OsOSCA1.2 Experimental Dynamics.

To further understand and probe local conformational dynamics of OsOSCA1.2, we used hydrogen/deuterium exchange mass spectrometry (HDXMS). This approach utilizes the exchange that occurs between protons linked to amide bonds and protons or deuterium nuclei from solvent molecules to provide experimental information regarding regional solvent accessibility and dynamics. When a protein is added to a solution containing excess D₂O, hydrogen/deuterium exchange occurs most rapidly for protons that are exposed to solvent and unconstrained by intermolecular hydrogen bonds. Protease digestion and chromatographic separation facilitate the quantification of deuterium nuclei incorporated throughout the protein as measured by mass spectrometry (18). For the hydrogen/deuterium exchange to occur in well-folded regions, a protein must sample exchange-competent conformations that expose amide protons. Thus, the uptake of deuterium over time reflects the local dynamics that individual regions of a protein undergo in solution (19).

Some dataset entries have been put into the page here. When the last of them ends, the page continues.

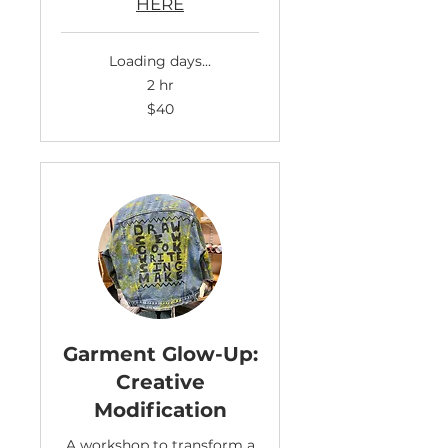
HERE
Loading days...
2 hr
40
$40
US
dollars
Garment Glow-Up:
Creative
Modification
A workshop to transform a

HDXMS measurements using detergent-solubilized OsOSCA1.2 protein resulted in the identification of 32 peptides, which constitute 34.5% coverage of the molecule (Fig. 3B and SI Appendix, Fig. S4A), including the helical arms that were predicted to dynamically couple to the presumed gating helix TM6 and most likely to be responsible for sensing lateral tension in the membrane. The helix closest to the inner leaflet side of the membrane was covered by 2 peptides (corresponding to residues 244–257 and 245–257). Deuterium incorporation profiles revealed that this region was tightly protected from the exchange, indicative of rigid dynamics or association with a nearby surface (Fig. 3C). The following segment was also covered by 2 peptides (residues 258–279 and 258–286), which correspond to the C-terminal end of the protected helix and a nearby loop in our structure. This region was ∼25% saturated with deuterium nuclei at the earliest measured time point of 1 min, indicating rapid exchange associated with conformational flexibility. The remainder of this segment increased deuterium content by ∼5% over 5 min, suggesting conformational motions that gradually increased exposure to solvent. The helix farther from the membrane was covered by 3 peptides (residues 287–320, 289–320, and 305–320) and similarly displayed rapidly exchanging amides and ongoing deuterium exchange. Mass spectra from peptides corresponding to the unstructured loop and helix farther from the membrane all displayed bimodal deuterium uptake, which was more prominent among peptides corresponding to the loop (SI Appendix, Fig. S4B). The ongoing dynamics stand in sharp contrast to the rigidity of the helix (residues 241–266) closer to the membrane. Despite being spatially and sequentially near each other, these 2 intracellular helices have very different dynamic properties.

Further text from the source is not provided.